Louis Lingg tenía solamente veintitrés años. Cuando le tocó hablar ante la Corte, sostuvo: “Repito que soy enemigo del orden vigente y con todas mis fuerzas, repito que mientras aliente un soplo de vida lo combatiré. Declaro otra vez, franca y abiertamente, que soy partidario de los métodos de fuerza. He dicho y lo sostengo que si vosotros empleáis contra nosotros fusiles y cañones, nosotros emplearemos contra vosotros la dinamita. Os reís probablemente porque estáis pensando ya no arrojarás más bombas. Pues permitidme que os asegure que muero feliz porque estoy seguro de que los centenares de obreros ante quienes he hablado recordarán mi palabra y, cuando hayamos sido ahorcados, ellos harán estallar la bomba. ¡Os desprecio!. ¡Desprecio vuestro orden, vuestras leyes, vuestra autoridad sostenida por la fuerza!. Ahorcadme por esto”.
-Ya he expuesto mis ideas. Ellas constituyen una parte de mí mismo. No puedo abominar de ellas, ni tampoco lo haría aunque pudiese. Y si pensáis que habréis de aniquilar esas ideas que día a día ganan más y más terreno, enviadnos a la horca. ¡Si una vez más aplicáis la pena de muerte por el delito de atreverse a decir la verdad –y os desafiamos a que demostréis que hemos mentido alguna vez- yo os digo que si la muerte es la pena que imponéis por proclamar la verdad, entonces estoy dispuesto a pagar tan alto precio, orgullosa y bravamente!. ¡Llamad a nuestro verdugo, ahorcadnos, la verdad crucificada en Sócrates, en Cristo, en Giordano Bruno, en Galileo, vive aún. Estos y muchos otros nos han precedido en el pasado. Estamos presto a seguirlos – dijo Auguste Spies, ante el tribunal, en noviembre de 1887.

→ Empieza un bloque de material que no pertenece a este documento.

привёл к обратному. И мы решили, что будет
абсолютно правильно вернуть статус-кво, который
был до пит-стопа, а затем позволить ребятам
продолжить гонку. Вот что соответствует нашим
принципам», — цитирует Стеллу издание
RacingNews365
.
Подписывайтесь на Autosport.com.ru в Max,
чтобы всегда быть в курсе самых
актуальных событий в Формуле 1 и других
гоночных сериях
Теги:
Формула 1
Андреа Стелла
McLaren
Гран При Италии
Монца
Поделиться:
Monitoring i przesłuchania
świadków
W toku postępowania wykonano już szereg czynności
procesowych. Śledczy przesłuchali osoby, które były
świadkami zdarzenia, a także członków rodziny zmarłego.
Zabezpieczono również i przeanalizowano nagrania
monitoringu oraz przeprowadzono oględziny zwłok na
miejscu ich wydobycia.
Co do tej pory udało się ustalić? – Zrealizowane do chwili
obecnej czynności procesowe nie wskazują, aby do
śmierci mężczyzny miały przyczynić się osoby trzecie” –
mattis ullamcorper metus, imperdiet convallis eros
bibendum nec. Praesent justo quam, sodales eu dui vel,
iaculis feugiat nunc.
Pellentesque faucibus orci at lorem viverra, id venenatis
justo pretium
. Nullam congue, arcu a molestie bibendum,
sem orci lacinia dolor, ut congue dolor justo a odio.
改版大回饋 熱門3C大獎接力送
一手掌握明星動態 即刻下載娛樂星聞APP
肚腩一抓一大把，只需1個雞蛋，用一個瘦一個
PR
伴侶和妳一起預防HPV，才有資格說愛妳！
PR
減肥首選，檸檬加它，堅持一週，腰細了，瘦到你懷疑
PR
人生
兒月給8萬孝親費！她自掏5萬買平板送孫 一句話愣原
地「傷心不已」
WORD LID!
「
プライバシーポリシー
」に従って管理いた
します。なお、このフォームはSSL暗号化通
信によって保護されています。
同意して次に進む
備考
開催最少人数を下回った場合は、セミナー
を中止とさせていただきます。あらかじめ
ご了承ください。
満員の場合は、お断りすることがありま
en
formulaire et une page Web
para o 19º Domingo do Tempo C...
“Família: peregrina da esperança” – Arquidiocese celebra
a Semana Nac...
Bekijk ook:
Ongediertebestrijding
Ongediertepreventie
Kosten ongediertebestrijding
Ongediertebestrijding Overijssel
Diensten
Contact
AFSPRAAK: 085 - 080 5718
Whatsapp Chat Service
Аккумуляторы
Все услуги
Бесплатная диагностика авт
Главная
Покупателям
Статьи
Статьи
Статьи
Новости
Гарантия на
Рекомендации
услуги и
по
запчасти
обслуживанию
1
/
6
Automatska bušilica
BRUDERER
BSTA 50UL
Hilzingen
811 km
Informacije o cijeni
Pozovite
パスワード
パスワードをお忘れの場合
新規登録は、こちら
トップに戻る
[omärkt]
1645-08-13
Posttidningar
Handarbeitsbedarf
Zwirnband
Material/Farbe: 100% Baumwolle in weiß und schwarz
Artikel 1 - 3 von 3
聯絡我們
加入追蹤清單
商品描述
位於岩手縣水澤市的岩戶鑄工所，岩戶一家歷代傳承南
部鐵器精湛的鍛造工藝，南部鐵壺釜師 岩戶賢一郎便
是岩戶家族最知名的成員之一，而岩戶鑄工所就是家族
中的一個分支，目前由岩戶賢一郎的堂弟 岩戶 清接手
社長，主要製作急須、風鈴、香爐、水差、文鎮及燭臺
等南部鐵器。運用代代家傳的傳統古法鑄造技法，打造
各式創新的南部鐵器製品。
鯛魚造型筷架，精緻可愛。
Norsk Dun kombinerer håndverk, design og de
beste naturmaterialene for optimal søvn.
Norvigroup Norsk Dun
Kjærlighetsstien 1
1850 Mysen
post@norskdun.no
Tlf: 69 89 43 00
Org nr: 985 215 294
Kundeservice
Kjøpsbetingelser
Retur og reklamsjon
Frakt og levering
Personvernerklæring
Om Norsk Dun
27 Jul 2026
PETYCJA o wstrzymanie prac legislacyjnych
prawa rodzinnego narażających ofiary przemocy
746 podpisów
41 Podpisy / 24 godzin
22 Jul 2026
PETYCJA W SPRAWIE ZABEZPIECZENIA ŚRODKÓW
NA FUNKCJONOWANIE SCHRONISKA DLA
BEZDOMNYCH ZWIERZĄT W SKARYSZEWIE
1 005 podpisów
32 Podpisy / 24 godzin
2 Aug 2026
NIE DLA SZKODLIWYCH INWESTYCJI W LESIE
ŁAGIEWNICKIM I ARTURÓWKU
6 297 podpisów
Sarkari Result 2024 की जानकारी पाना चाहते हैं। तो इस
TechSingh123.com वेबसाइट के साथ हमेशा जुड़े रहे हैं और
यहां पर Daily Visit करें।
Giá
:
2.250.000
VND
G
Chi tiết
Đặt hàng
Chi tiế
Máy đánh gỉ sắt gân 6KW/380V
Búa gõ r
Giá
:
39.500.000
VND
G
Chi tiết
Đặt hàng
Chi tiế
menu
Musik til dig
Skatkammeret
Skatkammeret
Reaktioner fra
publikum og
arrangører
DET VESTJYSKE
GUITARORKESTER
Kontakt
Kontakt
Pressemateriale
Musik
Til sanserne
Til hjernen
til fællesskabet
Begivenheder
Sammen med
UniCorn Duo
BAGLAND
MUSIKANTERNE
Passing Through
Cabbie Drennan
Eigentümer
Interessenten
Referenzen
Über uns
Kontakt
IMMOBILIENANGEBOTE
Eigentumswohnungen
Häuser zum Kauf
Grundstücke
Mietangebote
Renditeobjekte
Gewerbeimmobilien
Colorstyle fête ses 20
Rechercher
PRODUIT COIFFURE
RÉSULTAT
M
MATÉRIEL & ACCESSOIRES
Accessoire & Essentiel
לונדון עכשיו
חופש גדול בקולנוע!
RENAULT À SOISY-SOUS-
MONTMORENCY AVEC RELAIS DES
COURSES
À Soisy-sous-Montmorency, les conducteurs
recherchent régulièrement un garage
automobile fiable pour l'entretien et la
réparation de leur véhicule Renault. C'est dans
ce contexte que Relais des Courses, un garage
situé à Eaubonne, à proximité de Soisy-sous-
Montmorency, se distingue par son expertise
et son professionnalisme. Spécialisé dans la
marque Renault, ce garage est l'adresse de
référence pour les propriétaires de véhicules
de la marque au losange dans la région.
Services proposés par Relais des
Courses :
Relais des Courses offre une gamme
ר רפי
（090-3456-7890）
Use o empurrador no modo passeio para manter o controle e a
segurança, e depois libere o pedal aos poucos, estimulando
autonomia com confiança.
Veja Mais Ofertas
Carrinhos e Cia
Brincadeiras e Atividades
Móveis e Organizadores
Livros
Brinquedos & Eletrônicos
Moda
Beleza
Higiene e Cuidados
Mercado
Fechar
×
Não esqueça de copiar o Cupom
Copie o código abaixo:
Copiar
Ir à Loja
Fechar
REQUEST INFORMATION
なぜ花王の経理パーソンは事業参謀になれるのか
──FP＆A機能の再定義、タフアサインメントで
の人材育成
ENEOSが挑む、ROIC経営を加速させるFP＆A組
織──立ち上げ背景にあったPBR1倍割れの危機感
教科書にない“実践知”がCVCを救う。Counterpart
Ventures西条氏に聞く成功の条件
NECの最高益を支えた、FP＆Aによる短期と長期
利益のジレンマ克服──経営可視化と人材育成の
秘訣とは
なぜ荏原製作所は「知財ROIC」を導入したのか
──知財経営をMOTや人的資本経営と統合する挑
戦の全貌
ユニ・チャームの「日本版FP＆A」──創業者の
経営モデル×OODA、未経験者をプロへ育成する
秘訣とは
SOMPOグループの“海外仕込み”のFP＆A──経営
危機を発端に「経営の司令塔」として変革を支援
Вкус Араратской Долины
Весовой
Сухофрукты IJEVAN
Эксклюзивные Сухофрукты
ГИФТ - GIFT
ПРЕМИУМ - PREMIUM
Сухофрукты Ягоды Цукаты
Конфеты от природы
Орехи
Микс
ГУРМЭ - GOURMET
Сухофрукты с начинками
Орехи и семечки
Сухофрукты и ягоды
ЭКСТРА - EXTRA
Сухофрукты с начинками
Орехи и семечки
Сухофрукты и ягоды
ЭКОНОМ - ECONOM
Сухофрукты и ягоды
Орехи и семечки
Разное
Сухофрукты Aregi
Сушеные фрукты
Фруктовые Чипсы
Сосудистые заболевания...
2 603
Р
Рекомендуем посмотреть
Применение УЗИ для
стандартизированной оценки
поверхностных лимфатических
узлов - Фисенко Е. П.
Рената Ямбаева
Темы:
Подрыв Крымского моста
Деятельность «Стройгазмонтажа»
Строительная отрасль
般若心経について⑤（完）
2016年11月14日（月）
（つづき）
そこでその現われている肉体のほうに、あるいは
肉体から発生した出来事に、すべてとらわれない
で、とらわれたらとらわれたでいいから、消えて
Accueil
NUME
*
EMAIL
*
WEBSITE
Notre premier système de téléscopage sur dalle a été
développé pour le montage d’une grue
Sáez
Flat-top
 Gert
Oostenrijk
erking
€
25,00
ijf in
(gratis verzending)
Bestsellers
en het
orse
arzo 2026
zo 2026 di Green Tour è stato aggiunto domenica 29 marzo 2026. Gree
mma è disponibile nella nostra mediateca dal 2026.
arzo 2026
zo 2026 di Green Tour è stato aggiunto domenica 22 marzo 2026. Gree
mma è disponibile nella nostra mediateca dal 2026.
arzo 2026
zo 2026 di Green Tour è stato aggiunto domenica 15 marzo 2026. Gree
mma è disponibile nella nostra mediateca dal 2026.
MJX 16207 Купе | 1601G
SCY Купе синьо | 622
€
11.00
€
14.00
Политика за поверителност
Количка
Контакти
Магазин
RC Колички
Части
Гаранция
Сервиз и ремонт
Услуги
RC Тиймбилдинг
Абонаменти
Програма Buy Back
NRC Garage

George Engel, en su alegato ante la Corte, dijo el 11 de noviembre de 1887, “¿En qué consiste mi crimen?. En que he trabajado por el establecimiento de un sistema social donde sea imposible que mientras unos amontonan millones, otros caigan en la degradación y la miseria. Así como el agua y el aire son libres para todos, así la tierra y las invenciones de los hombres de ciencia deben ser utilizados en beneficio de todos. Vuestras leyes están en oposición con las de la naturaleza y mediante ellas robáis a las masas el derecho a la vida, a la libertad, y al bienestar…desprecio el poder de un gobierno inicuo, desprecio a sus policías y a sus espías. En cuanto a mi condena, que fue alentada y decidida por la influencia capitalista, nada más tengo que decir”.
Muchas décadas después, en la Argentina de Milei, en la semicolonia de la estrella no reconocida en la bandera de los Estados Unidos, esas voces, esas realidades, habitan en las urgencias de las mayorías, de los trabajadores, de los que le dan cuerda todos los días al motor íntimo de la historia argentina aunque ya nadie hable de ellas.
Fuente: “Historia política de la esperanza”, de Carlos del Frade.